Here are a few suggestions:
- Have a conversation with your x-spouse. Focus on the concern you both have for the well-being of your son and how you can support him to work on a healthier relationship with your son's father.
- Ask your child's father if he would be willing to talk to a co-parent counselor or a parenting coach. Mental health professionals that offer these services can help x-spouses communicate better as parents and can help the parents talk to their child about the stress that they are feeling.
- Talk to your child's father about getting your son some time with a counselor or social worker to give him an outlet and support him in navigating this situation.
- See if your x-spouse would be willing to talk to a mediator as a lower conflict out-of-court option. A mediator can help you explore the issue and reach an agreement for a temporary plan or a plan that you use to permanently modify your current order. An attorney mediator cannot represent either parent or give legal advice, but with her legal knowledge and experience she can provide some information to both parents about what hashing it out in court might look like. The goal would be have a structured place to communicate using a professional that has experience with child custody issues in court so that you and your x-spouse can reach a mutual agreement without having to battle in the courtroom. As a bonus - you can almost always get to a mediator much quicker than you can get to a judge.
Many people don't know they have these options.

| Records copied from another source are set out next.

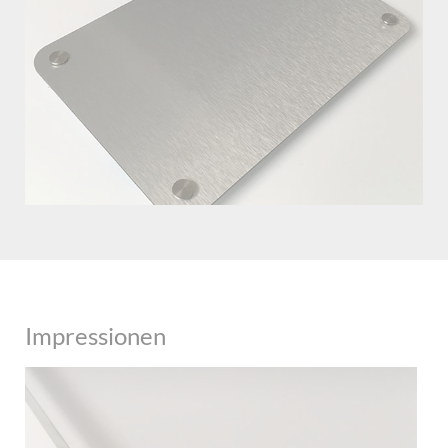
Impressionen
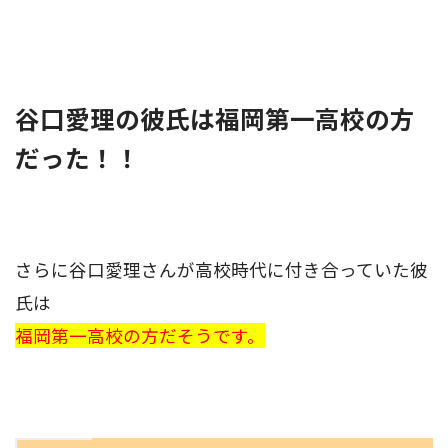
谷口愛理の彼氏は福岡第一高校の方
だった！！
さらに谷口愛理さんが高校時代に付き合っていた彼
氏は
福岡第一高校の方だそうです。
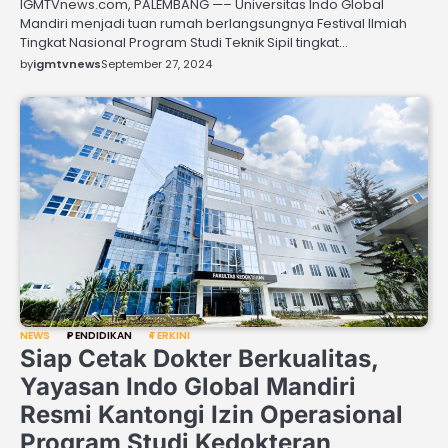
IGMTVnews.com, PALEMBANG —– Universitas Indo Global
Mandiri menjadi tuan rumah berlangsungnya Festival Ilmiah
Tingkat Nasional Program Studi Teknik Sipil tingkat…
by
igmtvnews
September 27, 2024
NEWS
PENDIDIKAN
TERKINI
Siap Cetak Dokter Berkualitas,
Yayasan Indo Global Mandiri
Resmi Kantongi Izin Operasional
Program Studi Kedokteran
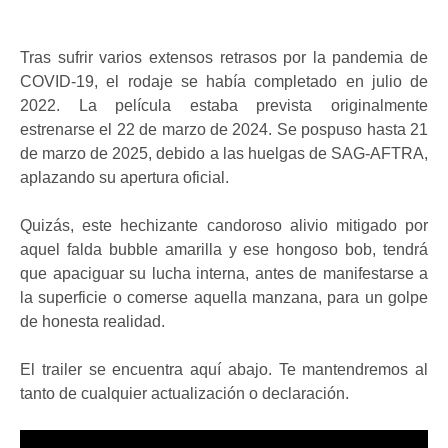
Tras sufrir varios extensos retrasos por la pandemia de
COVID-19, el rodaje se había completado en julio de
2022. La película estaba prevista originalmente
estrenarse el 22 de marzo de 2024. Se pospuso hasta 21
de marzo de 2025, debido a las huelgas de SAG-AFTRA,
aplazando su apertura oficial.
Quizás, este hechizante candoroso alivio mitigado por
aquel falda bubble amarilla y ese hongoso bob, tendrá
que apaciguar su lucha interna, antes de manifestarse a
la superficie o comerse aquella manzana, para un golpe
de honesta realidad.
El trailer se encuentra aquí abajo. Te mantendremos al
tanto de cualquier actualización o declaración.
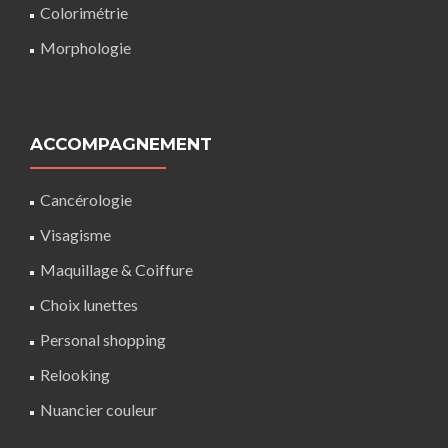
Colorimétrie
Morphologie
ACCOMPAGNEMENT
Cancérologie
Visagisme
Maquillage
&
Coiffure
Choix lunettes
Personal shopping
Relooking
Nuancier couleur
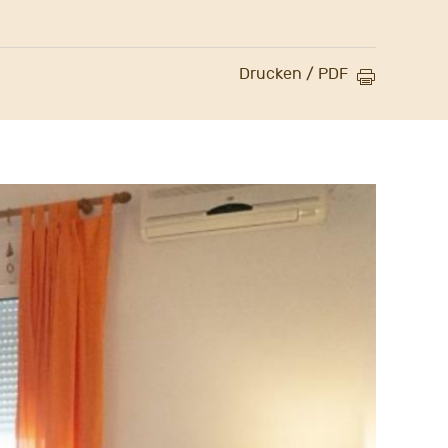
Drucken / PDF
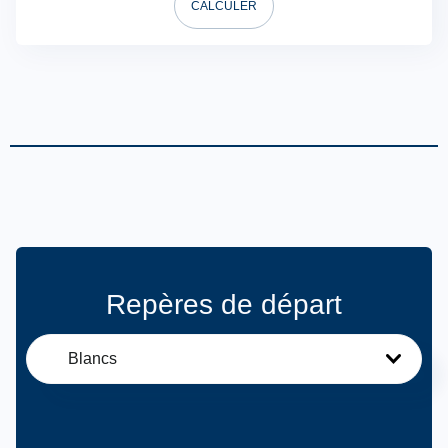
CALCULER
Repères de départ
Blancs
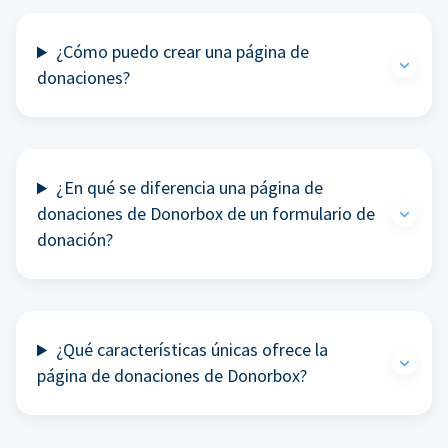
¿Cómo puedo crear una página de
donaciones?
¿En qué se diferencia una página de
donaciones de Donorbox de un formulario de
donación?
¿Qué características únicas ofrece la
página de donaciones de Donorbox?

I think when faced with less litigious alternatives, most people are willing to try one of these lower-conflict options to resolve the issue and stay out of court. As a bit of background, I've been litigating child custody cases in court for over 10 years and I am also a divorce mediator and collaborative divorce lawyer that has helped many other people resolve these issues in out-of-court processes as an alternative to litigation. It might be worth reaching out to a co-parent counselor or mediator in your area to get some information about these options. Best wishes!